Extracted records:
────────────────

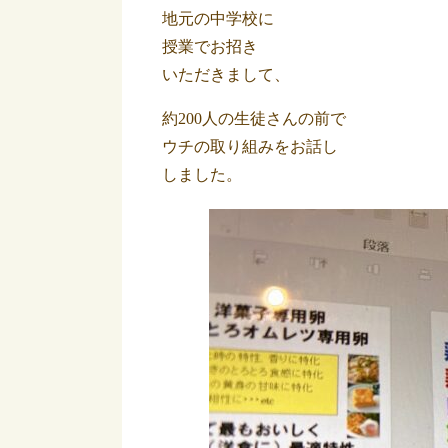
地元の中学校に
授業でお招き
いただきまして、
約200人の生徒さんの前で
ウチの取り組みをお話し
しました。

────────────────

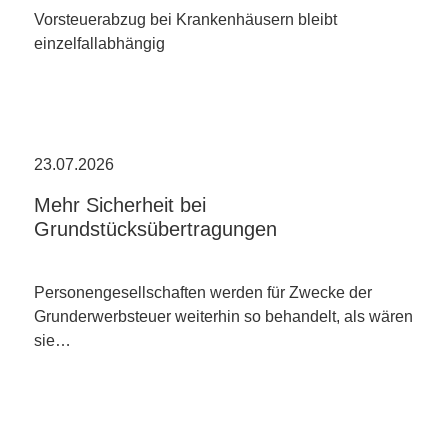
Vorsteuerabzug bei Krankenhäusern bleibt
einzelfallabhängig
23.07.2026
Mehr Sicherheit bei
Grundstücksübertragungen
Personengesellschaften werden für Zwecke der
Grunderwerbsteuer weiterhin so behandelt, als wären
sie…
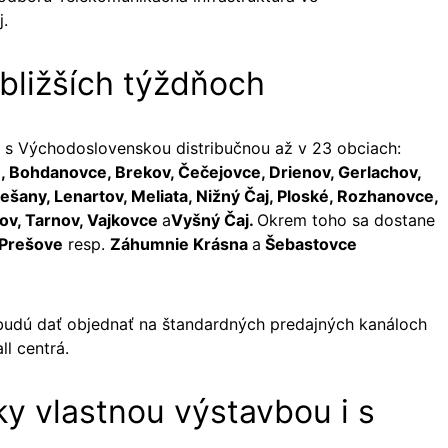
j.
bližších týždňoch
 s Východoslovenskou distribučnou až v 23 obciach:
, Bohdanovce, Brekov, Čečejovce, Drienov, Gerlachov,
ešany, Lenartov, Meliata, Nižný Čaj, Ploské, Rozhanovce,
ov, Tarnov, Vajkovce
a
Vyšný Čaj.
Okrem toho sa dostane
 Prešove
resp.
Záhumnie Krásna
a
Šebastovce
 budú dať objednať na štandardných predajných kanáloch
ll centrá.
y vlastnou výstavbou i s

────────────────

» Task details
Every line above from the line with "Okrem toho sa dostane" to the line with "y vlastnou výstavbou i s", both included, must be reproduced exactly, and no other line may appear.

» Response below
Okrem toho sa dostane
 Prešove
resp.
Záhumnie Krásna
a
Šebastovce
 budú dať objednať na štandardných predajných kanáloch
ll centrá.
y vlastnou výstavbou i s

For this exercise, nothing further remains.